Introduced February 4, 2026 by Kirsten Gillibrand · Last progress February 4, 2026
The bill significantly advances underride-safety research, definitions, and oversight that can reduce fatal crashes and support evidence-based standards, but those safety gains come with material costs and operational burdens for manufacturers, carriers, small jurisdictions, and taxpayers and may be delayed if recommendations are not rapidly converted into binding rules.
Drivers, passengers, pedestrians, cyclists, and other vulnerable road users will face fewer fatal and severe underride crashes because the bill enables standardized definitions, research, and underride guard requirements that inform stronger safety standards.
Manufacturers, fleet operators, and regulators gain clearer, harmonized statutory definitions and deadlines that reduce regulatory uncertainty and speed alignment of rulemaking and enforcement.
DOT, Congress, and state/local agencies get stronger evidence and better data—via mandated studies, a central public repository, FARS reviews, and training—that supports evidence-based standards, improved crash identification, and more targeted safety interventions.

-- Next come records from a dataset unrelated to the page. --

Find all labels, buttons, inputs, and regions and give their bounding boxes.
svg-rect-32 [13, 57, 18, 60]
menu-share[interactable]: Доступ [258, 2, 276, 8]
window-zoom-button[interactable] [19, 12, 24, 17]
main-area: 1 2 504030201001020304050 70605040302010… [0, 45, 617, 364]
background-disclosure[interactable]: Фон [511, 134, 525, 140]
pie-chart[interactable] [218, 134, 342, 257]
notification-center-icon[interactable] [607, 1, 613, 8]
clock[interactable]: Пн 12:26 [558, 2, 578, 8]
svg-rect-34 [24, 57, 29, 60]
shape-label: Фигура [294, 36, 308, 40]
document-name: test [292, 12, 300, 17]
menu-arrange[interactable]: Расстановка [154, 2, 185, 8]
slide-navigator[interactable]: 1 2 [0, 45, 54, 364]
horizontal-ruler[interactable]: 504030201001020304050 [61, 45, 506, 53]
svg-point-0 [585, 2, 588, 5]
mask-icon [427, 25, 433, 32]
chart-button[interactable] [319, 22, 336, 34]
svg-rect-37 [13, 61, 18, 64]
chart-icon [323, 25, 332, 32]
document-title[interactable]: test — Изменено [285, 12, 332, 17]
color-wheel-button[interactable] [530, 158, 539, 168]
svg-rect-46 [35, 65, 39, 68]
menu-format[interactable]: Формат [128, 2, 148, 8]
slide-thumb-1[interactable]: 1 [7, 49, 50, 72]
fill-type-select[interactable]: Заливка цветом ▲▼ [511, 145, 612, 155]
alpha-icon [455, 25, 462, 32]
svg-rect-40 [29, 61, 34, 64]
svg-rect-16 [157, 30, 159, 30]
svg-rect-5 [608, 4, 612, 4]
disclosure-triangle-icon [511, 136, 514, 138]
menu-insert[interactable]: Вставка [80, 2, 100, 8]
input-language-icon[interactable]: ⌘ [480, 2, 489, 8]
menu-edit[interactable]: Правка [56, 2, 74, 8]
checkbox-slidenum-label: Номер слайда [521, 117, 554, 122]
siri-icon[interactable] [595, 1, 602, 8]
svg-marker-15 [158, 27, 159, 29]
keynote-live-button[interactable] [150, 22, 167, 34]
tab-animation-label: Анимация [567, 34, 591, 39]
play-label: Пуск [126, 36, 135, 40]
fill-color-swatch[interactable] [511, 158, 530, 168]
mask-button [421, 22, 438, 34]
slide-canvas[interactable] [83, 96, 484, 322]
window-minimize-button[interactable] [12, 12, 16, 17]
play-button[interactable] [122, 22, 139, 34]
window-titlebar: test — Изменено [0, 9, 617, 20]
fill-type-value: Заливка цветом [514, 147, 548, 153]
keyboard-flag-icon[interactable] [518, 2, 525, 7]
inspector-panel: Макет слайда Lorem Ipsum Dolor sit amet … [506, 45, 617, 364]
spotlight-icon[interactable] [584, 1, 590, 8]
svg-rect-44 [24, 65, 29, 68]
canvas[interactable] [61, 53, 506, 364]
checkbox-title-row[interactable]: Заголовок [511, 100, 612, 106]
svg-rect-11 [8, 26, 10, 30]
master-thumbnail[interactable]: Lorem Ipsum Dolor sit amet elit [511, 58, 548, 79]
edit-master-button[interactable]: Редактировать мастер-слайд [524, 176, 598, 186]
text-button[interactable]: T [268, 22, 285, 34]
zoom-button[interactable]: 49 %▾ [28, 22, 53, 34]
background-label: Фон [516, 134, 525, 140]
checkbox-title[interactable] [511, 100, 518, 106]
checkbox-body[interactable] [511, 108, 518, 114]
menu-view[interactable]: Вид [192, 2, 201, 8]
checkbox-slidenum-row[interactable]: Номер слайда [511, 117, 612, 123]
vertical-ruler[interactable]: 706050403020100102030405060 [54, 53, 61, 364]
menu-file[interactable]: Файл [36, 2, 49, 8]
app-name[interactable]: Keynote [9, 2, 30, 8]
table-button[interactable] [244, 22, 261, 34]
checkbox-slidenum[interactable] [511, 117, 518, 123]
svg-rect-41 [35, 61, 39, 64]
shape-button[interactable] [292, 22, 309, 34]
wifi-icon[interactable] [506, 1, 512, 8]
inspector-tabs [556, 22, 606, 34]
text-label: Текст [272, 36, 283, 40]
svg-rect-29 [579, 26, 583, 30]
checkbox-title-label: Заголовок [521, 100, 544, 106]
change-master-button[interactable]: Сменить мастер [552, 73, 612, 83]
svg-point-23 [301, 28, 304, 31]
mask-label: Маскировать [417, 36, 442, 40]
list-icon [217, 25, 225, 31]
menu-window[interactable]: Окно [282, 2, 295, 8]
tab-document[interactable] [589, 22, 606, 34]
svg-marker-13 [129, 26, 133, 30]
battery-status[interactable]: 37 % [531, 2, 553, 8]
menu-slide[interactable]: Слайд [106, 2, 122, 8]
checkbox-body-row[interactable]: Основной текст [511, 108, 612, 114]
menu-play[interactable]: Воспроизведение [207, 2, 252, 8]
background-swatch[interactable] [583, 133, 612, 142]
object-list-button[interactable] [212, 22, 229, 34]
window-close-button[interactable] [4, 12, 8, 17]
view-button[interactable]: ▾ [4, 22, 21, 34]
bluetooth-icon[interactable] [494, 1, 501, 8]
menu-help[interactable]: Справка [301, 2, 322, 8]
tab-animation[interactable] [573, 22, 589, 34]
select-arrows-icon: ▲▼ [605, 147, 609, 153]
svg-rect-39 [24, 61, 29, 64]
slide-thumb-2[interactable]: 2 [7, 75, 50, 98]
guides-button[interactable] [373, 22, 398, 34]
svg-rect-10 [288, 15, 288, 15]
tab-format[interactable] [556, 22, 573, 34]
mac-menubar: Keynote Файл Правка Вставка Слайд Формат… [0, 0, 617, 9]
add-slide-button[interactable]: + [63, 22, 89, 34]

Truck and trailer manufacturers, fleet owners (including small carriers), and ultimately consumers and shippers will face increased upfront and ongoing costs—design, certification, retrofitting, and new equipment—which can raise vehicle prices and freight/shipping costs.
Carriers and fleets may incur operational burdens—retrofitting downtime, supply chain disruptions, and administrative compliance strain—that particularly hurt smaller operators and could reduce competition or service availability.
Federal studies, advisory-committee meetings, the public repository, and improved FARS reviews will require DOT staff time and federal funding, increasing costs borne by taxpayers and potentially diverting agency resources from other priorities.
Based on analysis of 9 sections of legislative text.
Requires mandatory side underride guards on new trailers, semitrailers, and single-unit trucks, updates federal definitions, reconvenes an advisory committee, and directs studies, reporting, and training.
Requires DOT to mandate side underride guards on new trailers, semitrailers, and single-unit trucks, set safety performance standards (including preventing occupant intrusion at closing speeds up to 40 mph), and finalize regulations on a tight timetable. It also updates federal definitions, reconvenes and restructures an underride advisory committee, directs studies on front- and rear-end underride crashes, improves data and public resources, and requires better law-enforcement reporting and training on underride crashes.